I am having trouble getting avast to do an auto shutdown after a scheduled scan. If the screen saver is active nothing happens. If the screen saver is off the shutdown will start but hangs at the “Saving user settings” screen. I have tried it with the “silent” mode on and off with no change.
I read another post about a fix coming for this problem that was dated in April. The problem still exists in the version I download a few days ago.
No, not on at the same time. I had avira on it with the scheduled shutdown working fine. I then uninstalled avira and put Avast on it. I don’t get why a simple shutdown command would work fine with one program but not another.
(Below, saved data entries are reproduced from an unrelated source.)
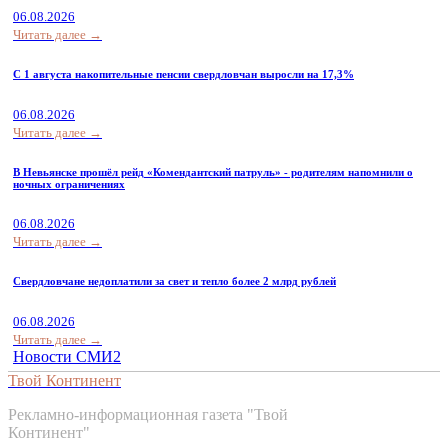
06.08.2026
Читать далее →
С 1 августа накопительные пенсии свердловчан выросли на 17,3%
06.08.2026
Читать далее →
В Невьянске прошёл рейд «Комендантский патруль» - родителям напомнили о
ночных ограничениях
06.08.2026
Читать далее →
Свердловчане недоплатили за свет и тепло более 2 млрд рублей
06.08.2026
Читать далее →
Новости СМИ2
Твой Континент
Рекламно-информационная газета "Твой
Континент"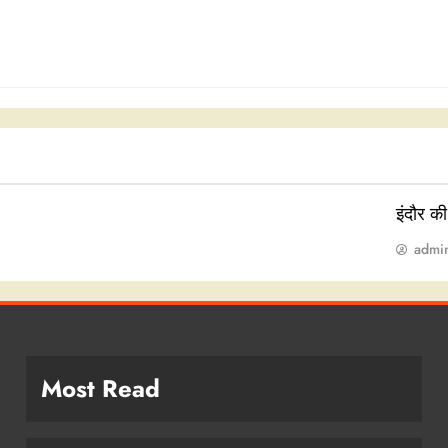
इंदौर क
admi
Most Read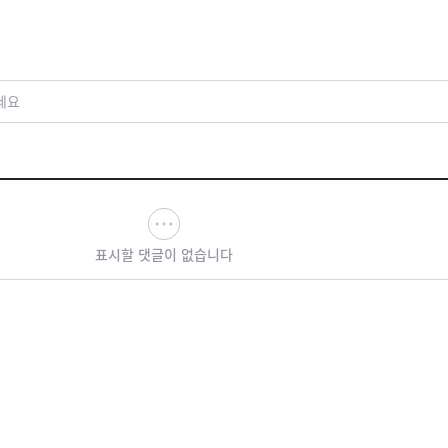
인
기와 재편 분수령
세요
표시할 댓글이 없습니다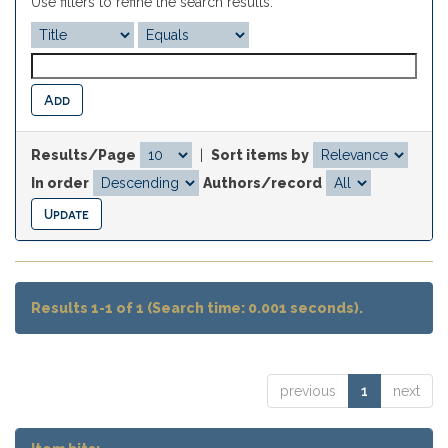
Use filters to refine the search results.
Results/Page
|
Sort items by
In order
Authors/record
Results 1-1 of 1 (Search time: 0.001 seconds).
previous
1
next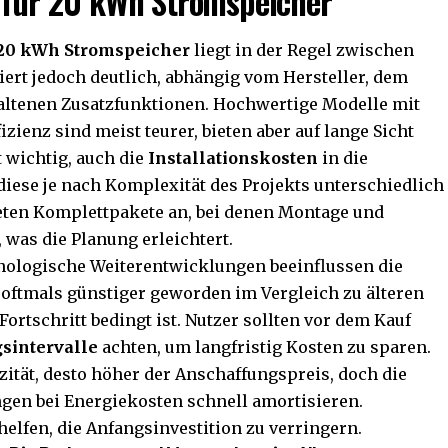
s für 20 kWh Stromspeicher
20 kWh Stromspeicher
liegt in der Regel zwischen
riiert jedoch deutlich, abhängig vom Hersteller, dem
altenen Zusatzfunktionen. Hochwertige Modelle mit
zienz sind meist teurer, bieten aber auf lange Sicht
 wichtig, auch die
Installationskosten
in die
iese je nach Komplexität des Projekts unterschiedlich
eten Komplettpakete an, bei denen Montage und
 was die Planung erleichtert.
nologische Weiterentwicklungen beeinflussen die
 oftmals günstiger geworden im Vergleich zu älteren
rtschritt bedingt ist. Nutzer sollten vor dem Kauf
sintervalle
achten, um langfristig Kosten zu sparen.
zität, desto höher der Anschaffungspreis, doch die
gen bei Energiekosten schnell amortisieren.
lfen, die Anfangsinvestition zu verringern.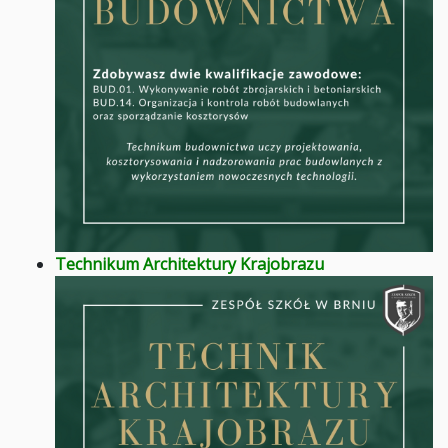
Technikum Architektury Krajobrazu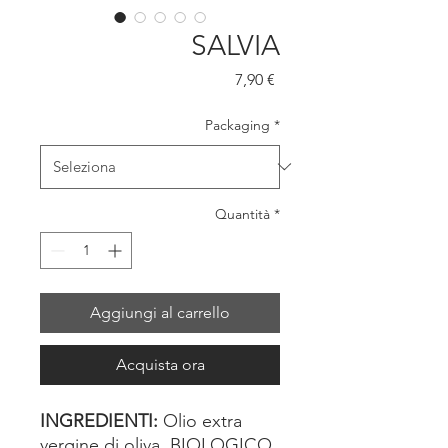
SALVIA
Prezzo
7,90 €
Packaging
*
Quantità
*
Aggiungi al carrello
Acquista ora
INGREDIENTI:
Olio extra
vergine di oliva BIOLOGICO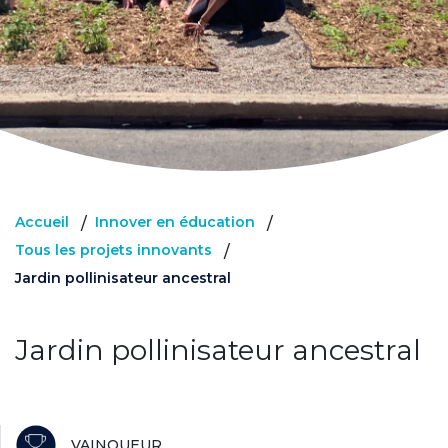
Accueil
Innover en éducation
/
/
Tous les projets innovants
/
Jardin pollinisateur ancestral
Jardin pollinisateur ancestral
VAINQUEUR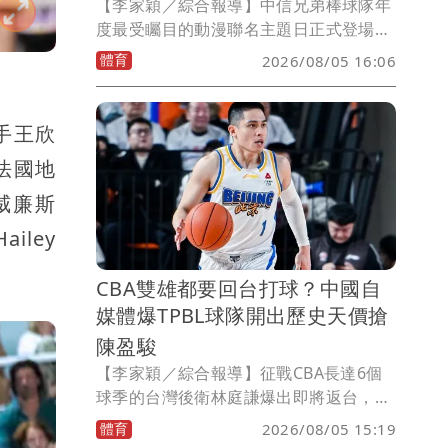
【李家穎／綜合報導】中信兄弟棒球隊年
度最受矚目的動漫聯名主題日正式登場！
9月18日至20日，將於臺北大巨蛋攜手話
體育
2026/08/05 16:06
題動漫作品《鬼滅之刃》舉辦《決戰無限
城》主題日，今（5）日率先公開活動主
視覺，並同步揭曉全新聯名球衣及限定入
手王欣
場贈品，門票將於8月6日正式開賣，邀請
法國地
球迷一同踏入《決戰無限城》，感受棒球
與《鬼滅之刃》交織出的熱血魅力。
威廉斯
iley
CBA雙雄都要回台打球？中國自
媒體爆TPBL球隊開出歷史天價搶
陳盈駿
【李家穎／綜合報導】征戰CBA長達6個
球季的台灣後衛林庭謙爆出即將返台，甚
至連球隊都爆出是TPBL的臺北台新戰神
體育
2026/08/05 15:19
籃球隊，但戰神目前沒有官宣回應此事。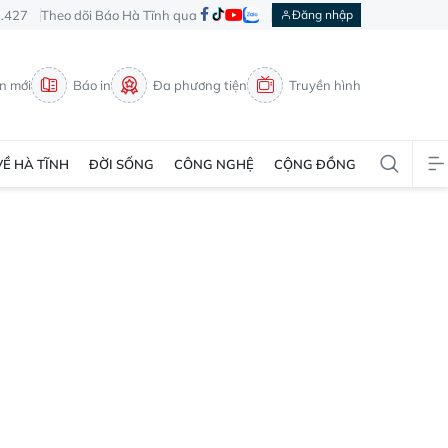
3.427
Theo dõi Báo Hà Tĩnh qua
Đăng nhập
in mới
Báo in
Đa phương tiện
Truyền hình
VỀ HÀ TĨNH
ĐỜI SỐNG
CÔNG NGHỆ
CỘNG ĐỒNG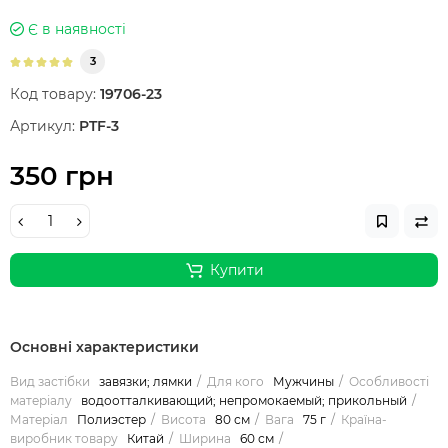
Є в наявності
3
Код товару:
19706-23
Артикул:
PTF-3
350 грн
Купити
Основні характеристики
Вид застібки
завязки; лямки
Для кого
Мужчины
Особливості
матеріалу
водоотталкивающий; непромокаемый; прикольный
Матеріал
Полиэстер
Висота
80 см
Вага
75 г
Країна-
виробник товару
Китай
Ширина
60 см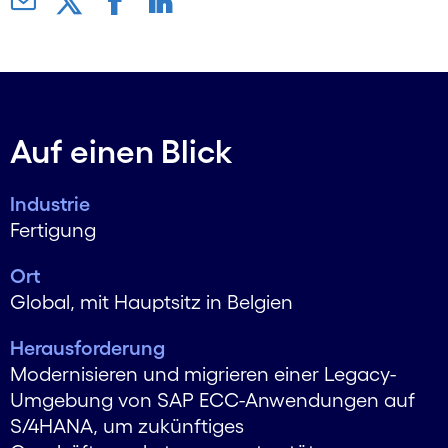
Auf einen Blick
Industrie
Fertigung
Ort
Global, mit Hauptsitz in Belgien
Herausforderung
Modernisieren und migrieren einer Legacy-
Umgebung von SAP ECC-Anwendungen auf
S/4HANA, um zukünftiges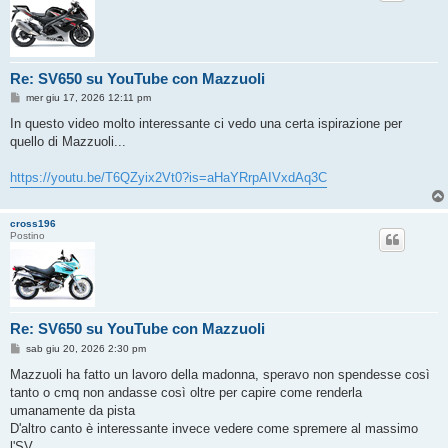
Re: SV650 su YouTube con Mazzuoli
M
mer giu 17, 2026 12:11 pm
e
s
In questo video molto interessante ci vedo una certa ispirazione per
s
quello di Mazzuoli...
a
g
g
https://youtu.be/T6QZyix2Vt0?is=aHaYRrpAIVxdAq3C
i
o
cross196
Postino
Re: SV650 su YouTube con Mazzuoli
M
sab giu 20, 2026 2:30 pm
e
s
Mazzuoli ha fatto un lavoro della madonna, speravo non spendesse così
s
tanto o cmq non andasse così oltre per capire come renderla
a
g
umanamente da pista
g
D'altro canto è interessante invece vedere come spremere al massimo
i
o
l'SV.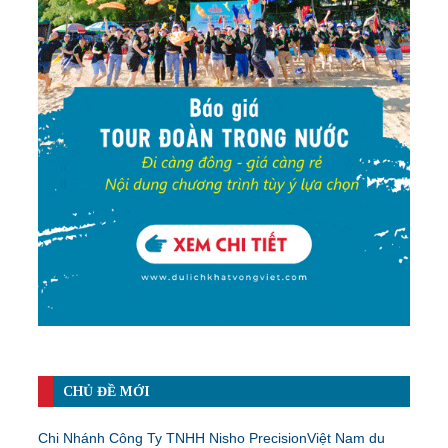
CHỦ ĐỀ MỚI
Chi Nhánh Công Ty TNHH Nisho PrecisionViệt Nam du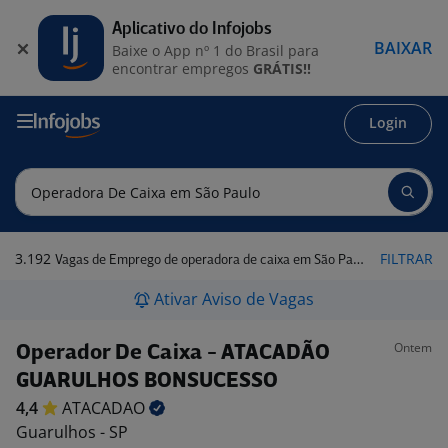
Aplicativo do Infojobs
BAIXAR
Baixe o App nº 1 do Brasil para
encontrar empregos
GRÁTIS!!
Login
3.192
FILTRAR
Vagas de Emprego de operadora de caixa em São Paulo
Ativar Aviso de Vagas
Ontem
Operador De Caixa - ATACADÃO
GUARULHOS BONSUCESSO
4,4
ATACADAO
Guarulhos - SP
Does the lack of responses mean that everyone else has the scheduled shutdown working?
Well, I for one have not done a manual scan in some time, I just let Avast! do its on-access thing and leave it at that. But just to test it I scheduled a Quick Scan w/ shut down when finished option enabled, and it worked for me.
If it won’t help and the problem is still reproducible… would you be able (and willing) to create and upload a full memory dump, taken at the moment the system freezes at the shutdown screen?
The description on how to do that is here: http://support.avast.com/index.php?_m=knowledgebase&_a=viewarticle&kbarticleid=71
(Note: you’d need to have a PS/2 keyboard for that, USB keyboard wouldn’t work.)
I will give that a try. What about it just ignoring the scheduled shutdown while the screen saver has powered down the monitor? When I take it out of screen saver everything works fine. The shutdown command has just been ignored.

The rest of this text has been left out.